- _INPUT FOR THIS TASK_
++++++++++
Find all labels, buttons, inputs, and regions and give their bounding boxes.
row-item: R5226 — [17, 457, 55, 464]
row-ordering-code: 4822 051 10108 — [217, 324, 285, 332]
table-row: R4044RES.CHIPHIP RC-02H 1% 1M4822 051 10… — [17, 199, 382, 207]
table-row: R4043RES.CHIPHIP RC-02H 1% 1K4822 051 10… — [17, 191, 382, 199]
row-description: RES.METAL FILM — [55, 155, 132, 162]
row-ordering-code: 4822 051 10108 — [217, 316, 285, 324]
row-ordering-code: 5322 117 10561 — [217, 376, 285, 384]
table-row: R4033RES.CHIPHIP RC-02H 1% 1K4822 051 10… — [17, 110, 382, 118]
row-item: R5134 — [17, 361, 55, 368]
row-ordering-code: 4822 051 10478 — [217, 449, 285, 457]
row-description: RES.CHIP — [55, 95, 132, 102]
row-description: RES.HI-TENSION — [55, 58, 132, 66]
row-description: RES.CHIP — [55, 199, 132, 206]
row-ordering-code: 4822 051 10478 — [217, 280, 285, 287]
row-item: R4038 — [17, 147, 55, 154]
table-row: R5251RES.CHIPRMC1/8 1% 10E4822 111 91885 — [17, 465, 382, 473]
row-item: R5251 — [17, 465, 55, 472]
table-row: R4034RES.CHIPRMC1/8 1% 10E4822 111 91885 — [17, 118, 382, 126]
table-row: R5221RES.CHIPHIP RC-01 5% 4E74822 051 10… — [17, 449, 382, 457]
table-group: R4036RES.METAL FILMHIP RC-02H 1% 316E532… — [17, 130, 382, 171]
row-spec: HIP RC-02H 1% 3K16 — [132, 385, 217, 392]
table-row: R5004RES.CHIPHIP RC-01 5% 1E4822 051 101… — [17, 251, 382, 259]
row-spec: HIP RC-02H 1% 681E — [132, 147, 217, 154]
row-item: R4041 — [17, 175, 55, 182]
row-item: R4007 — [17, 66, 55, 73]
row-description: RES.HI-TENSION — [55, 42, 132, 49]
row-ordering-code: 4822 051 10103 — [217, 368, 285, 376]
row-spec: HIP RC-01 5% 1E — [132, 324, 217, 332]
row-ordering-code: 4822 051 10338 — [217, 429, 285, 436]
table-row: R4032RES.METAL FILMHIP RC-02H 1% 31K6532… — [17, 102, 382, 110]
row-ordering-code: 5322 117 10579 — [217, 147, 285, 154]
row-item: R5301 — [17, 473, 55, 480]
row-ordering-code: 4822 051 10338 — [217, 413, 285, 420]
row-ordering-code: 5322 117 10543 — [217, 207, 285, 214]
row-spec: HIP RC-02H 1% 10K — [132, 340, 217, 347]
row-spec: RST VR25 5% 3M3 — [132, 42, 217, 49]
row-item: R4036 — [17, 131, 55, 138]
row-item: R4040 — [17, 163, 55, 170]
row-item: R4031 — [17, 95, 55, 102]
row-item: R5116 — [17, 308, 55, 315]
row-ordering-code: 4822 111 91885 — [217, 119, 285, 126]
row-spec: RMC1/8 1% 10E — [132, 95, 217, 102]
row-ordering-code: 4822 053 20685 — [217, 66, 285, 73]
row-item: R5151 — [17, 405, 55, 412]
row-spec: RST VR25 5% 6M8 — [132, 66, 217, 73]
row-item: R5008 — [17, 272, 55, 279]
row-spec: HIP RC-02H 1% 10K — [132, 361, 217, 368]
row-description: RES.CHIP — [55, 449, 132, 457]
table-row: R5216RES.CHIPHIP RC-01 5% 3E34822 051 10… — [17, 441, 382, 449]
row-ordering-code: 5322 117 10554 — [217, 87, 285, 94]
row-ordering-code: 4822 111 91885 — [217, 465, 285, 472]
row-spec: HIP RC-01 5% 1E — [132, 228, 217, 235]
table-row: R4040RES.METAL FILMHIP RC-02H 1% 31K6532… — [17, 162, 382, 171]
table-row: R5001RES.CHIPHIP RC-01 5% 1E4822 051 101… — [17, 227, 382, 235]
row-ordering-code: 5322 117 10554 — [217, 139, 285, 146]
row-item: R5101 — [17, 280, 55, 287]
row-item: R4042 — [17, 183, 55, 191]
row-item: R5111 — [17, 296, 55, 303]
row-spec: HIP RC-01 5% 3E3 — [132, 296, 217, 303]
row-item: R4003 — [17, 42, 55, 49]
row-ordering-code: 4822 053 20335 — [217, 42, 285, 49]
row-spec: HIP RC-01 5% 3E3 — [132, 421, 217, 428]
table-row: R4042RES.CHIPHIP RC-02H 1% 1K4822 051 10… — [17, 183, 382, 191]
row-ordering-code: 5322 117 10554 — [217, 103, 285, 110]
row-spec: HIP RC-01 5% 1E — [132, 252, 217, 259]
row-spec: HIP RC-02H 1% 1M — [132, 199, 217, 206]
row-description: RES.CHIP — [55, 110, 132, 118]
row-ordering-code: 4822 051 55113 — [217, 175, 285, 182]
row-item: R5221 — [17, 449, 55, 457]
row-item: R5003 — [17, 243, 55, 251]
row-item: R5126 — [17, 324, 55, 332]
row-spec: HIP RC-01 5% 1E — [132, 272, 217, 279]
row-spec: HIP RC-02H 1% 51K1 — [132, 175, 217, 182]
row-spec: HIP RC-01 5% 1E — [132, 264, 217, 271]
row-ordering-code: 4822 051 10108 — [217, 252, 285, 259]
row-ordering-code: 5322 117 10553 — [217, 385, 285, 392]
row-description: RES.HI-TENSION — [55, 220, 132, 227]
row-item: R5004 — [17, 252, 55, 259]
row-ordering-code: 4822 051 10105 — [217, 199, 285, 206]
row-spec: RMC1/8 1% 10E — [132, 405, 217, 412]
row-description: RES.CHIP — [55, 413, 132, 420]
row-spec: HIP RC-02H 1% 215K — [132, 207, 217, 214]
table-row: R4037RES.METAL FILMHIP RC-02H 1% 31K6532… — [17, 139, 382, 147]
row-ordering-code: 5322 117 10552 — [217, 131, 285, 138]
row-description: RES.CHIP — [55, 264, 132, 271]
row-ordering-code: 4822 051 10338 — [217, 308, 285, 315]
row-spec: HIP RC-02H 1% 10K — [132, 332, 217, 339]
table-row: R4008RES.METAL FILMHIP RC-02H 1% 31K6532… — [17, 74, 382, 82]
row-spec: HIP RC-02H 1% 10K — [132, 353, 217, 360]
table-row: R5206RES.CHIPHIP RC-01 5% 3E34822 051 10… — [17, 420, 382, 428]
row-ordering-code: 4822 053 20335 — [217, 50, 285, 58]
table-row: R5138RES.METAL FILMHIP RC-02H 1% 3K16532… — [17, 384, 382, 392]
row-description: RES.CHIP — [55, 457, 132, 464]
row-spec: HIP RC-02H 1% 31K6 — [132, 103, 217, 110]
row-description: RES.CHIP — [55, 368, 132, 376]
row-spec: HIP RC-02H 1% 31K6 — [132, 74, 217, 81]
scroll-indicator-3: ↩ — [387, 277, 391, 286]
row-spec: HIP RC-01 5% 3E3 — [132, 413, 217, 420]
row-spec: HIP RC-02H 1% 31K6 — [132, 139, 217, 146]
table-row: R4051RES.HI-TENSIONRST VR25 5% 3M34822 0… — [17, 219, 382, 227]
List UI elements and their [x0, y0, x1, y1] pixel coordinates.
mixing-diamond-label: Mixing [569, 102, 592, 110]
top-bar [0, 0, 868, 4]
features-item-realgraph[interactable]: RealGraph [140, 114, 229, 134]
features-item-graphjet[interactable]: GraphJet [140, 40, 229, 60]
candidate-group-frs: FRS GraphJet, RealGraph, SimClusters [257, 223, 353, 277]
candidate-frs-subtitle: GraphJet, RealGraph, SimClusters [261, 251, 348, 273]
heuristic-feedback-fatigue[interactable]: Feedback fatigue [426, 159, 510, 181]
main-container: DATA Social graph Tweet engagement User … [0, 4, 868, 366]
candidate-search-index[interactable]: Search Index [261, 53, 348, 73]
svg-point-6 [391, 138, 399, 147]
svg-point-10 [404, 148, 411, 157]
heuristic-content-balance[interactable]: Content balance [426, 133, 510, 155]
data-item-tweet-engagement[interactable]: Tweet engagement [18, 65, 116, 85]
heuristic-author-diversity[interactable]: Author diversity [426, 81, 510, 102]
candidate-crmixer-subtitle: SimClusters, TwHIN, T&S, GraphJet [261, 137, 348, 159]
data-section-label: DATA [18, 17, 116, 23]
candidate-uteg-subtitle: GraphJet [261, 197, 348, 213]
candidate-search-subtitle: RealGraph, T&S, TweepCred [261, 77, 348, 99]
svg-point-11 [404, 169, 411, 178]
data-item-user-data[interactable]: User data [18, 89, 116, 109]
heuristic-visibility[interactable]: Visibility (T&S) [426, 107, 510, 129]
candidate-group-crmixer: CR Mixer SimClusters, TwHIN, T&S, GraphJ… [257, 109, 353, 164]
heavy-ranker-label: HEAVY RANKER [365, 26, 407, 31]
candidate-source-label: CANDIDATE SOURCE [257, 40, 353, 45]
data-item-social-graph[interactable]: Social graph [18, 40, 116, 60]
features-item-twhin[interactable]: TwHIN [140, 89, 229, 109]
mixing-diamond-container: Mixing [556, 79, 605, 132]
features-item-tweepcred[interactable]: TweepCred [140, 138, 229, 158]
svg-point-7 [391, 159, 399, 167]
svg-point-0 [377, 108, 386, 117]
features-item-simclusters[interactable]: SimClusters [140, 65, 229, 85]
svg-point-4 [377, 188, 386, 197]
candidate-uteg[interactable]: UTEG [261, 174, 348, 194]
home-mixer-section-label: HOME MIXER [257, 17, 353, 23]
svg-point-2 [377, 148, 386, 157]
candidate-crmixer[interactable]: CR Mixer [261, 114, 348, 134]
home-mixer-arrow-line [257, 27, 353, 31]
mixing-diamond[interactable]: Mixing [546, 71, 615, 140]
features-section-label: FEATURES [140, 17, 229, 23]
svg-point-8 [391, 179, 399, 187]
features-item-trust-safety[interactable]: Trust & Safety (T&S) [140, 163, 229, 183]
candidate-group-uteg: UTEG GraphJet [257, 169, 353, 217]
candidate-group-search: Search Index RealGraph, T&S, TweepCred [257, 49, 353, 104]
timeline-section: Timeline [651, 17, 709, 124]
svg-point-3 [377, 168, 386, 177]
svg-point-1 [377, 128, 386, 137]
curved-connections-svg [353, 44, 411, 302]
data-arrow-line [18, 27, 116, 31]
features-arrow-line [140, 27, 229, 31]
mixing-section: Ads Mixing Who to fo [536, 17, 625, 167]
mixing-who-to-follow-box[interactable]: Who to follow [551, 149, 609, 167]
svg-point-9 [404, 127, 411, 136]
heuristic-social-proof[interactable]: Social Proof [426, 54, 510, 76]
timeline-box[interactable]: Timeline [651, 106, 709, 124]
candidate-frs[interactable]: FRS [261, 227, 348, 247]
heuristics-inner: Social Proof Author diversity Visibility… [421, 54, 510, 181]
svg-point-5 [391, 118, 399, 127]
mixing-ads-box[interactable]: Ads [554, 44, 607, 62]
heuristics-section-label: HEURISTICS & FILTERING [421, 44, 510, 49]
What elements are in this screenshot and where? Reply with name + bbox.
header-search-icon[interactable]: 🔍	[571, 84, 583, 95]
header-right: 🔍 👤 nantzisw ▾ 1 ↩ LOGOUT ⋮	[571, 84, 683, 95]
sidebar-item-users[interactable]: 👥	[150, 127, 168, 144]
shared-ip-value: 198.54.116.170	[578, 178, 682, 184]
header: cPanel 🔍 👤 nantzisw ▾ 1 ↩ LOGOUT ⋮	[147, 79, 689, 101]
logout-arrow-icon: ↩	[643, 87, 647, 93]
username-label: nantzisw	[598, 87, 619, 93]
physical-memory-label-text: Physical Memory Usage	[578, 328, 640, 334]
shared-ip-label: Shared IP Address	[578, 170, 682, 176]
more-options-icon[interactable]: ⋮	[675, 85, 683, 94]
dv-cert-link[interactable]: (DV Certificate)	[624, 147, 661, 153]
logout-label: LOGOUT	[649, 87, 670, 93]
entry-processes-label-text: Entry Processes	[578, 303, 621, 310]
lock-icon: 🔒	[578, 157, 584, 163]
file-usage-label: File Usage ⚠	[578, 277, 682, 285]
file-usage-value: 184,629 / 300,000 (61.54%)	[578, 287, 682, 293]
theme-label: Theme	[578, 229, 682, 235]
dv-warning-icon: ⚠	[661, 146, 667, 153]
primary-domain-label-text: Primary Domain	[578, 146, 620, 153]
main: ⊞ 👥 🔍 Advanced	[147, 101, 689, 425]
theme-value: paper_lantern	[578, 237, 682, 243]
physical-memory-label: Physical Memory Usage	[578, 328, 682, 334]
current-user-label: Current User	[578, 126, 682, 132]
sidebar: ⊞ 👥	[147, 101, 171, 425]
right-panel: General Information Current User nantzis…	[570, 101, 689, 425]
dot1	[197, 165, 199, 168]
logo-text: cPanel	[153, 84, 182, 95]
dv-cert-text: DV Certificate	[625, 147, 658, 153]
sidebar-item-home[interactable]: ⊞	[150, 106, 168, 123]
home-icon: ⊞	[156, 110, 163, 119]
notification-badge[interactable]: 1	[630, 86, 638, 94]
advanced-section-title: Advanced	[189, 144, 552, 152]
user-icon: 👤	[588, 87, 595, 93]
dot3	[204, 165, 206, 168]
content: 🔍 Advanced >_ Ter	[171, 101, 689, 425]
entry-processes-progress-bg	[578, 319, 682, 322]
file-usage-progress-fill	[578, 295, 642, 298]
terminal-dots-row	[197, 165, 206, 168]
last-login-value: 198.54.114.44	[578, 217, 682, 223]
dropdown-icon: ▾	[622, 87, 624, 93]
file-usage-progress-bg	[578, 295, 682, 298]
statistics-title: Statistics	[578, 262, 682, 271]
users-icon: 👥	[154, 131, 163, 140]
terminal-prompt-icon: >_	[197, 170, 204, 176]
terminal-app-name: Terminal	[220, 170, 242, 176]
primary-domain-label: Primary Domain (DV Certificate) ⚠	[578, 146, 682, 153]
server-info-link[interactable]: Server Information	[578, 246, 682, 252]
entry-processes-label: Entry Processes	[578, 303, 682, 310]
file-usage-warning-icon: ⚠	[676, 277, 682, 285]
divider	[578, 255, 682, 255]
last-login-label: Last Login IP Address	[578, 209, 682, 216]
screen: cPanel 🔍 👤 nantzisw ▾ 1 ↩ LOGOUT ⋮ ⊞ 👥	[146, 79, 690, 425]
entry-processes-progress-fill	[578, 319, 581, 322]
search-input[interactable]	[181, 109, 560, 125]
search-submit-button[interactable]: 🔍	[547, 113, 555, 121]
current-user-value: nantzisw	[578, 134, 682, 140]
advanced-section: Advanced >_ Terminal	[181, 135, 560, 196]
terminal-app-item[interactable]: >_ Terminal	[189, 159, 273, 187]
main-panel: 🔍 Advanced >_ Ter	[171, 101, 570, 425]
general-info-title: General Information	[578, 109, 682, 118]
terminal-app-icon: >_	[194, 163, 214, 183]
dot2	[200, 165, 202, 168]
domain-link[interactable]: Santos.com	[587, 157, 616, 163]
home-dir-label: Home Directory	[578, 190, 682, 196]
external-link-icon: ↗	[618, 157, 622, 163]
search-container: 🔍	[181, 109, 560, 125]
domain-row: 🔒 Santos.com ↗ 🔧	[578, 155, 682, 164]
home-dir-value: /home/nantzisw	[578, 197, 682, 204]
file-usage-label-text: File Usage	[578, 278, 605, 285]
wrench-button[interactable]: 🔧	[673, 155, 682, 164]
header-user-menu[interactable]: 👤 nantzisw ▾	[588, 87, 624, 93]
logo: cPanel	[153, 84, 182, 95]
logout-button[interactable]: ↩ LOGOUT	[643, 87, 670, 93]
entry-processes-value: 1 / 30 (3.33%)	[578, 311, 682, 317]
++++++++++
Look through the entries above and report each line where the string "diversity" occurs.

heuristic-author-diversity[interactable]: Author diversity [426, 81, 510, 102]
heuristics-inner: Social Proof Author diversity Visibility… [421, 54, 510, 181]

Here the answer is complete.